I have applied a range of statistical methods and developed software platforms and analytical tools to process and analyze large-scale sequencing datasets. These tools facilitate the discovery of patterns and similarities across diverse omics datasets, enabling the construction of statistical models that support robust hypothesis generation.
In various projects, I have integrated data from multiple sources, including:
Examples consist of:
Survival analysis: I applied common methods such as the Kaplan-Meier Estimator and the Cox Proportional Hazards Model to analyze sequencing and clinical data, aiming to understand factors that influence patient survival, disease progression, and likelihood of treatment response. Key applications included patient prognosis, biomarker discovery, assessment of the impact of mutations or specific genes, and evaluation of treatment response.
Multi-task Regression Methods: These methods are used to simultaneously model multiple related outputs, enabling efficient handling of data from various sources. In the context of omics data, multi-task regression can capture shared patterns across related datasets, improving predictive accuracy and providing insights into interconnected biological processes.
Classification Methods: I employ a variety of classical classification techniques, such as logistic regression, decision trees, and support vector machines (SVMs), to categorize data based on features derived from omics datasets. These methods are essential for distinguishing between different biological states, such as healthy vs. diseased samples or cell type classifications. By applying these well-established algorithms, I can create predictive models that provide insights into underlying biological processes and help identify potential biomarkers. Additionally, I incorporated positive-unlabeled learning when working with partially labeled data, allowing for the effective classification of samples in scenarios where only a subset has known annotations.

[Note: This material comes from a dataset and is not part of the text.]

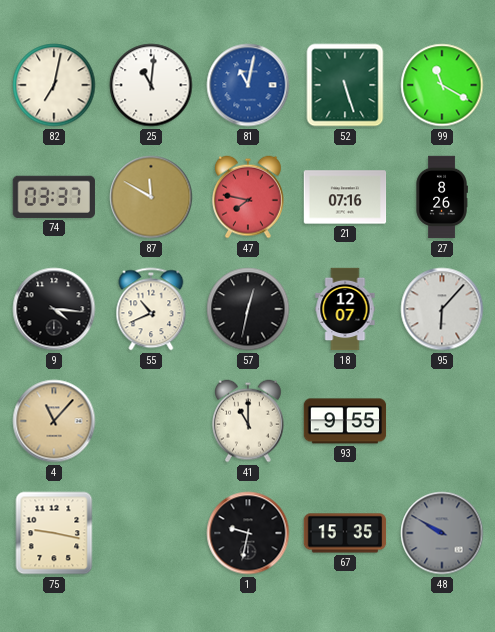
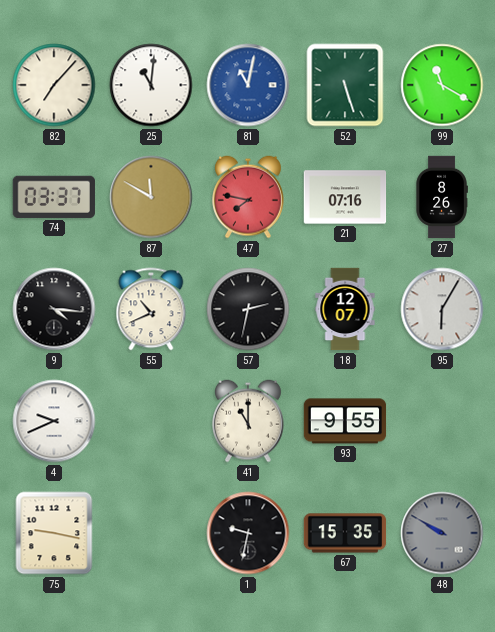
82: 7:02 -> 7:07
57: 12:32 -> 2:32
95: 6:07 -> 6:05
4: 11:07 -> 9:41
4 dial: champagne -> white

Unsupervised Methods, e.g., PCA, MOFA, Autoencoders: Unsupervised methods aim to uncover hidden structures and patterns within high-dimensional data without predefined labels. Autoencoders, a type of deep learning model, can often outperform PCA and MOFA in specific contexts due to their capacity to learn more complex, nonlinear relationships in data. In omics analysis, I utilized autoencoders to reveal latent structures and reduce data dimensionality, enabling the identification of complex patterns within biological data, such as transcription factor activity. The embeddings generated by autoencoders are valuable for clustering, relationship discovery, and anomaly detection, providing insights into underlying biological processes.